Imagem ilustrativa da imagem Verão em Londrina
| Foto: Luciano Schmeiske Pascoal



Vocês verão muitas coisas em Londrina, meus amigos. Tantas coisas que nem cabem na crônica. Seria preciso escrever um livro, um livro inteiro, ou talvez uma coleção de livros, ou talvez uma biblioteca — para dizer tudo que verão em Londrina.

Se vocês têm olhos para ver, verão. Verão o calor quase insuportável das manhãs e dos meios-dias, mas também verão as tempestades bíblicas que se precipitam no final da tarde, como um rio amazônico suspenso sobre nós.

Vocês verão as ruas molhadas e as paralelas dos carros que um dia Belchior cantou, mas também verão o vendedor de espetinhos erguer orgulhosamente o produto do seu trabalho como um general que brande a espada ao final da batalha: "Vim, vi, venci". O meu é de boi, por favor.

Vocês viram, vocês verão. E deverão saber que ao final da tarde um grupo de amigos reacionários encontrar-se-á em um bar incógnito do Parque Guanabara, enquanto em algum lugar da eternidade os fantasmas de outros tempos e outros botecos também se reúnem para beber cerveja e jogar conversa fora. Há bares de tempo e bares eternos. Verão ambos.

Nunca verão um céu como este, que no espaço de algumas horas se transmuda de azul cintilante para branco revoltoso, e dele para cinza sinistro, e dele para vermelho em fogo, e dele para água, provando assim que as cores também podem se transformar em elementos da natureza. Recebam as águas de janeiro que batizam a cidade, ó londrinenses. E, quando receberem, verão.

Se por acaso estiverem sem dinheiro, e é quase certeza que estejam, deverão passar as férias por aqui mesmo. Triste aquela sensação de que quase todo mundo viajou ou está na praia ou emendou férias coletivas, não é? Mas não se desesperem! Deverão sentir alegria, porque gente sem grana também é gente, e férias de londrinense tem os seus encantos. Aqui verão o verão.

Quando cheguei à cidade, em 1989, era verão. Chovia. Peguei o 305 na Rua Humaitá (naquele tempo a Humaitá tinha duas mãos) e foi uma batalha para conseguir um lugar no ônibus lotado. Desci no ponto errado e fui caminhando pelo campus, sob a garoa, até o local de minha primeira aula. "I’m singin’ in the rain/ Just singin’ in the rain…" Fui cantando para espantar a raiva e também porque não sei assobiar. Carregava uma aspirina no bolso da camisa. Tomei-a para não ficar resfriado e também porque estava de ressaca (muita cerveja no Zero Grau na noite anterior).

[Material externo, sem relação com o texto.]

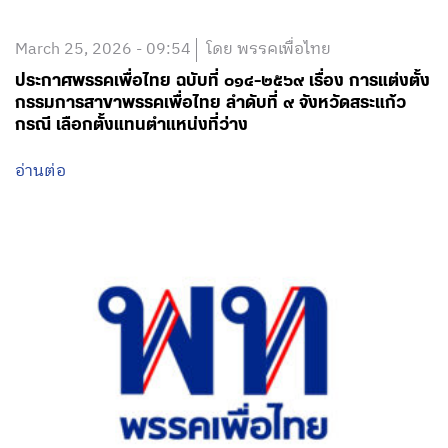
March 25, 2026 - 09:54
โดย พรรคเพื่อไทย
ประกาศพรรคเพื่อไทย ฉบับที่ ๐๑๔-๒๕๖๙ เรื่อง การแต่งตั้ง
กรรมการสาขาพรรคเพื่อไทย ลำดับที่ ๙ จังหวัดสระแก้ว
กรณี เลือกตั้งแทนตำแหน่งที่ว่าง
อ่านต่อ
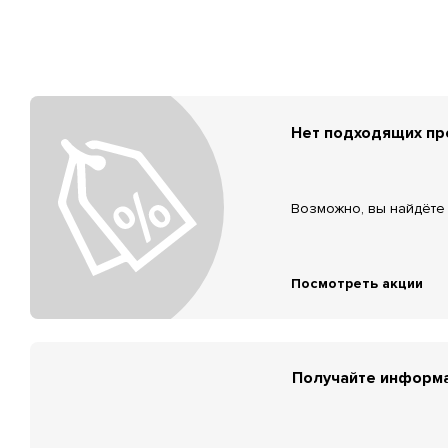
Нет подходящих п
Возможно, вы найдёте 
Посмотреть акции
Получайте информа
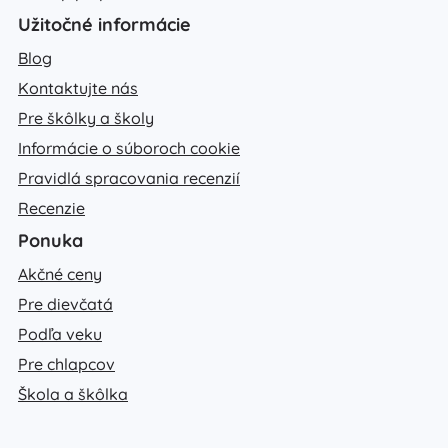
Užitočné informácie
Blog
Kontaktujte nás
Pre škôlky a školy
Informácie o súboroch cookie
Pravidlá spracovania recenzií
Recenzie
Ponuka
Akčné ceny
Pre dievčatá
Podľa veku
Pre chlapcov
Škola a škôlka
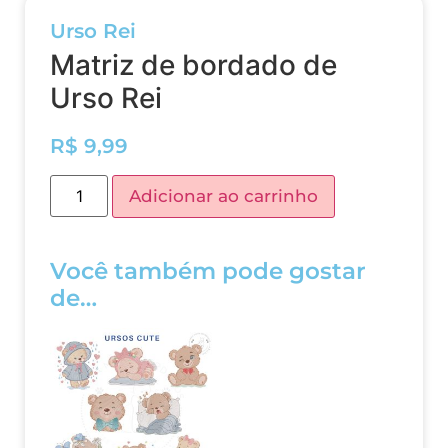
Urso Rei
Matriz de bordado de
Urso Rei
R$
9,99
Adicionar ao carrinho
Você também pode gostar
de…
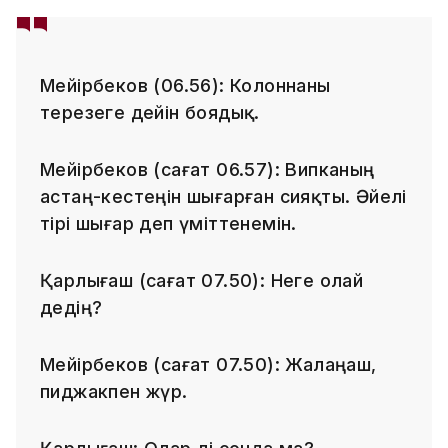
Мейірбеков (06.56): Колоннаны
терезеге дейін боядық.
Мейірбеков (сағат 06.57): Випканың
астаң-кестеңін шығарған сияқты. Әйелі
тірі шығар деп үміттенемін.
Қарлығаш (сағат 07.50): Неге олай
дедің?
Мейірбеков (сағат 07.50): Жалаңаш,
пиджакпен жүр.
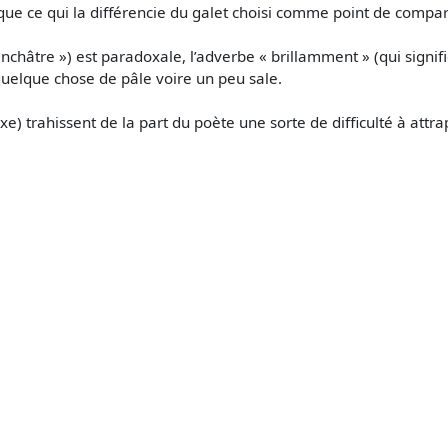
 que ce qui la différencie du galet choisi comme point de compa
nchâtre ») est paradoxale, l’adverbe « brillamment » (qui signifi
 quelque chose de pâle voire un peu sale.
) trahissent de la part du poète une sorte de difficulté à attrap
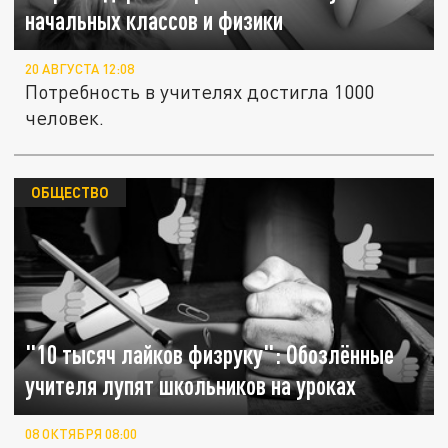
начальных классов и физики
20 АВГУСТА 12:08
Потребность в учителях достигла 1000
человек.
ОБЩЕСТВО
"10 тысяч лайков физруку": Обозлённые
учителя лупят школьников на уроках
08 ОКТЯБРЯ 08:00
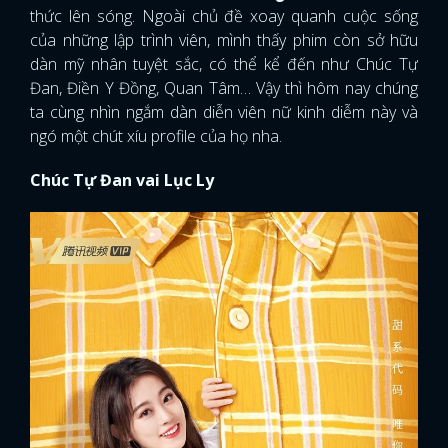
thức lên sóng. Ngoài chủ đề xoay quanh cuộc sống
của những lập trình viên, mình thấy phim
còn sở hữu
dàn mỹ nhân tuyệt sắc, có thể kể đến như Chúc Tự
Đan, Điền Y Đồng, Quan Tâm… Vậy thì hôm nay chúng
ta cùng nhìn ngắm dàn diễn viên nữ kinh diễm này và
ngó một chút xíu profile của họ nha.
Chúc Tự Đan vai Lục Ly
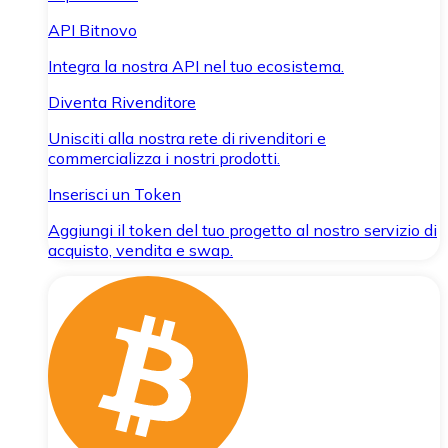
API Bitnovo
Integra la nostra API nel tuo ecosistema.
Diventa Rivenditore
Unisciti alla nostra rete di rivenditori e
commercializza i nostri prodotti.
Inserisci un Token
Aggiungi il token del tuo progetto al nostro servizio di
acquisto, vendita e swap.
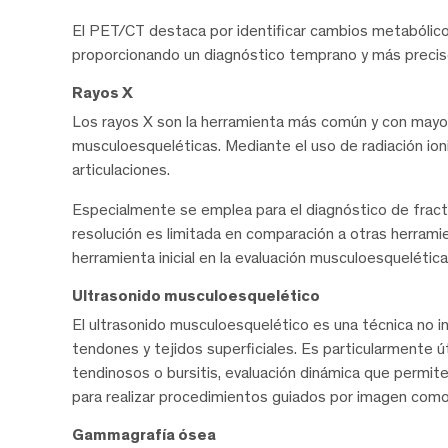
El PET/CT destaca por identificar cambios metabólicos
proporcionando un diagnóstico temprano y más preci
Rayos X
Los rayos X son la herramienta más común y con mayor 
musculoesqueléticas. Mediante el uso de radiación io
articulaciones.
Especialmente se emplea para el diagnóstico de fractu
resolución es limitada en comparación a otras herrami
herramienta inicial en la evaluación musculoesquelética
Ultrasonido musculoesquelético
El ultrasonido musculoesquelético es una técnica no in
tendones y tejidos superficiales. Es particularmente ú
tendinosos o bursitis, evaluación dinámica que permit
para realizar procedimientos guiados por imagen como 
Gammagrafía ósea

Desde aquele verão, eu vi. E vocês verão. A alma da cidade é o calor, o calor do coração. Sabem aquele vermelho de fogo que vocês viram? É a nossa terra subindo para o céu. É a velha floresta que ainda arde. É a dor e a alegria e a glória na alma dos pioneiros, o sangue que corria em suas veias e agora corre, feito um rio de lava, para a memória, verão eterno dentro de nós.